Exercise input -

#####

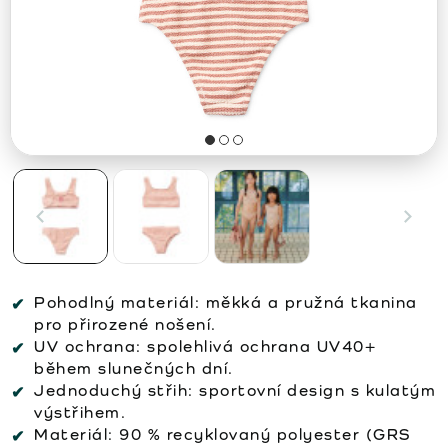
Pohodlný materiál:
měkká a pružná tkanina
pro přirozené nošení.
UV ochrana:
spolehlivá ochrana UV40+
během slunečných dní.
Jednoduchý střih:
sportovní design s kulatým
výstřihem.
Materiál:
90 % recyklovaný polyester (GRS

#####

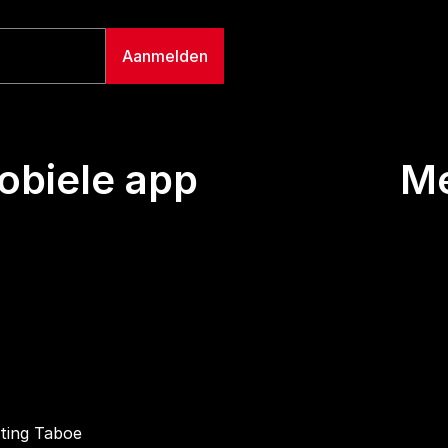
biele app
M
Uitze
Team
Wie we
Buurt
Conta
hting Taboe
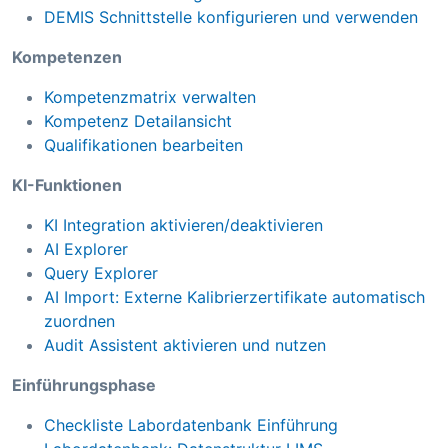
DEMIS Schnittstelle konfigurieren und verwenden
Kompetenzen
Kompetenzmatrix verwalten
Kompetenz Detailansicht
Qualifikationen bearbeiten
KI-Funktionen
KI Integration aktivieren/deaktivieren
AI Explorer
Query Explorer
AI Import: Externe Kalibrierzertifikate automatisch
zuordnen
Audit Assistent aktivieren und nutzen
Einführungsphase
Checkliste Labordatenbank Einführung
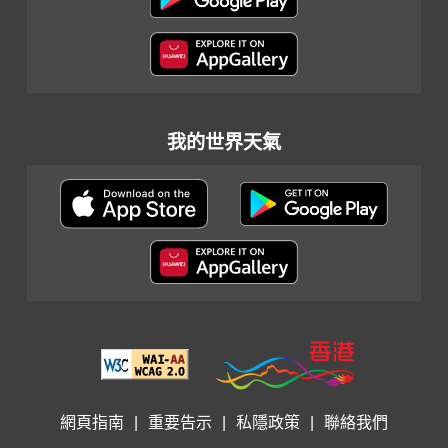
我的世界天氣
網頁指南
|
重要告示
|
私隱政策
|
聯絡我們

#####

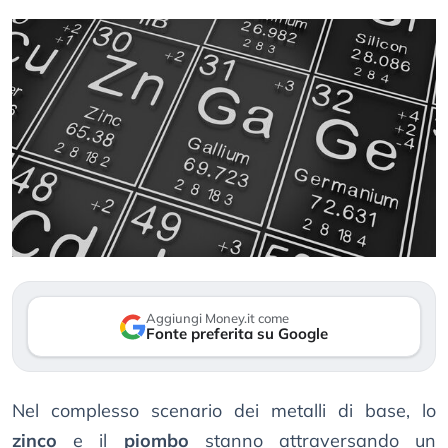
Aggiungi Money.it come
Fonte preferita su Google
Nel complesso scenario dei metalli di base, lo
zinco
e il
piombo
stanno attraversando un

#####

Work order -
State how many lines in the entries above hold the word "aktivieren", with no further text.

Result -
2